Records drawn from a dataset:
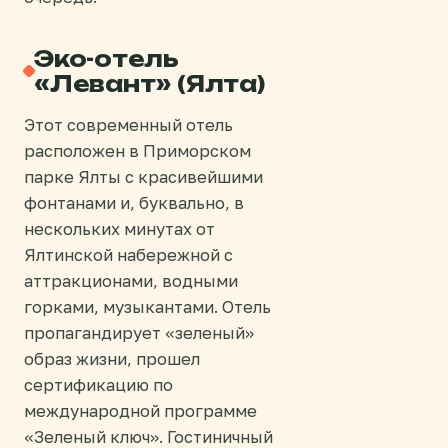
Эко-отель
«Левант» (Ялта)
Этот современный отель
расположен в Приморском
парке Ялты с красивейшими
фонтанами и, буквально, в
нескольких минутах от
Ялтинской набережной с
аттракционами, водными
горками, музыкантами. Отель
пропагандирует «зеленый»
образ жизни, прошел
сертификацию по
международной программе
«Зеленый ключ». Гостиничный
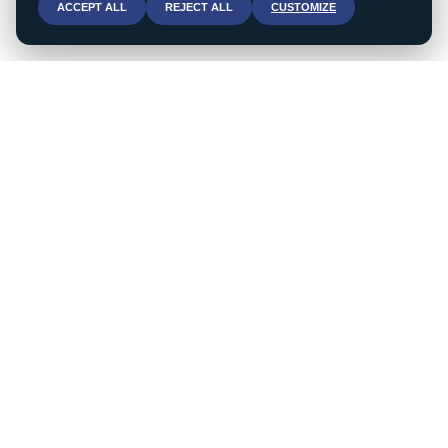
ACCEPT ALL
REJECT ALL
CUSTOMIZE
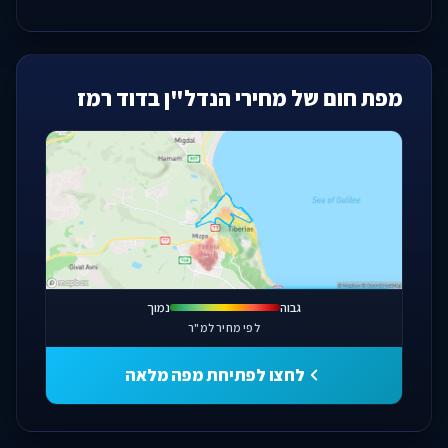
מפת חום של מחירי הנדל"ן בדוד רמז
פתחו מפה מלאה
גבוה
נמוך
לפי מחיר למ"ר
לחצו לפתיחת מפה מלאה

> About this exercise: Restate each entry word for word. Omit every picture.

> Solution to the problem:
Эко-отель
«Левант» (Ялта)
Этот современный отель
расположен в Приморском
парке Ялты с красивейшими
фонтанами и, буквально, в
нескольких минутах от
Ялтинской набережной с
аттракционами, водными
горками, музыкантами. Отель
пропагандирует «зеленый»
образ жизни, прошел
сертификацию по
международной программе
«Зеленый ключ». Гостиничный
ACCEPT ALL
REJECT ALL
CUSTOMIZE
מפת חום של מחירי הנדל"ן בדוד רמז
פתחו מפה מלאה
גבוה
נמוך
לפי מחיר למ"ר
לחצו לפתיחת מפה מלאה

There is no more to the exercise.